Looking back at this series, I have the strong feeling that I’m being unfair to Resin, I’m judging it using the same criteria I would use to judge our own production, highly optimized code. The projects have very different goals, maturity and environments. That said, I think that a lot of the comments I have to the project are at the implementation level. That is, they can be fixed (except maybe the analyzer / tokenizer pipeline) by simply optimizing one method at a a time. Even the architectural change with analyzing the text isn’t very big. What is important is that the code is quite clear, easy to follow and have a well defined structure. That means that it is actually possible to make this changes as the project mature.
And now that this is out of the way, let me cover some of the things that I would have done differently in the codebase. A lot of them are around I/O related. In particular, the usage of all those different files and the way this is done is decidedly non optimal. In particular, opening and closing of the files constantly, reading and seeking all over the place, etc. The actual design seems to be based around LSM, even if this isn’t state explicitly. And that have pretty good semantics already for writes, but reads currently are probably leaning very heavily on the file system cache, but that won’t work as the data grows beyond a certain scope.
When running on a Unix system, you also need to consider the fact that there is a limit to the number of open files you have, so smaller number of files are generally preferred. I would go with merging all those files into a single large one, similar to the compound format that Lucene uses.

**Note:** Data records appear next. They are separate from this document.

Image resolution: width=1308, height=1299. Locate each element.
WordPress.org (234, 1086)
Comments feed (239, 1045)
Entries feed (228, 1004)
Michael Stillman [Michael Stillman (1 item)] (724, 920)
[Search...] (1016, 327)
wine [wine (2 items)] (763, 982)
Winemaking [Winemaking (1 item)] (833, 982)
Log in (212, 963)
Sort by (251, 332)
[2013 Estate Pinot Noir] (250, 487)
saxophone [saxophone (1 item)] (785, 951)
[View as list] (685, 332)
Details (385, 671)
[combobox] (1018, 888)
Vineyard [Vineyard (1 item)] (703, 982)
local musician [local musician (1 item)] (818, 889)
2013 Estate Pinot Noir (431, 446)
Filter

Once that is done, I would also memory map the entire file to memory and use directly memory accesses to handle all I/O. This has several very important advantages. First, I’m being a lot more explicit about using the file system cache, and that would allow us to avoid a lot of system calls. Second, the data is already mostly structured as arrays, so it would be very natural to do so. This also avoid the need to manually buffer things in our own memory, which is always nice.
Next, there is the need to consider consistency checks. Resin as it stands now (I’m not sure if this is an explicit design decision) takes the position that it is not its job to ensure file consistency. Lucene make some attempt to ensure consistency, and usually fails at that horribly at the most inconvenient moments. Adding a hash to the file will allow to ensure that the data is okay, but it means having to read the entire file when you open it, which is probably too expensive.
The other aspect that need attention is the data structure used. In particular LcrsTrie is a good idea to save space and might work well for in memory usage, but it isn’t a good choice for persistent data structures. B+Tree or SST are the common choices, and need to be evaluated for the job.
As part of this, and quite important, I would recommend getting a look at the full I/O status. That means:
- How you write to disk?
- How you update data?
- Do you have write amplification (merges)?
- Are you trying for consistency / ACID?
- Can you explain how your data is persisted, using algorithms / approaches that are well known and trusted?
The latter is good both for external users (who can then reason about your system) and for yourself. If you are using LSM, you know that you have a set of problems (compactions, write amplifications) and solutions (auto optimize over time, etc) that is well known and you can make use of that. If you are using B+Trees, then the problems and solutions space are different, but there is even more information about them.
If you are using consistency, are you using WAL or append only? What are your consistency guarantees, etc?
Those are all questions that needs answers, and they have an impact on the design of the project as a whole.
And with this, this series is over. I have to say that I didn’t think that I would have so much to write about. It is a very interesting project.